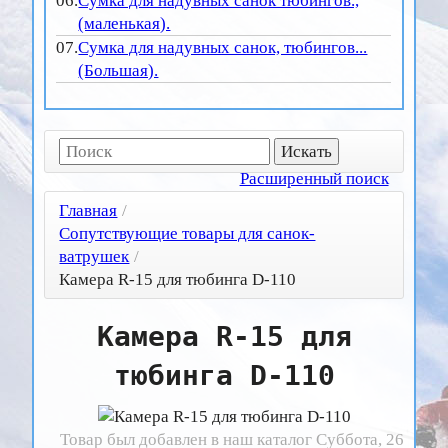
06.
Сумка для надувных санок тюбингов.,
(маленькая).
07.
Сумка для надувных санок, тюбингов...
(Большая).
Расширенный поиск
Главная
/
Сопутствующие товары для санок-
ватрушек
/
Камера R-15 для тюбинга D-110
Камера R-15 для
тюбинга D-110
Товар был добавлен в наш каталог Суббота, 26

__________

Work to be completed
What you return must be the lines from the line holding "Сопутствующие товары для" through the final line of the material, word for word, and nothing more.

Output
Сопутствующие товары для санок-
ватрушек
/
Камера R-15 для тюбинга D-110
Камера R-15 для
тюбинга D-110
Товар был добавлен в наш каталог Суббота, 26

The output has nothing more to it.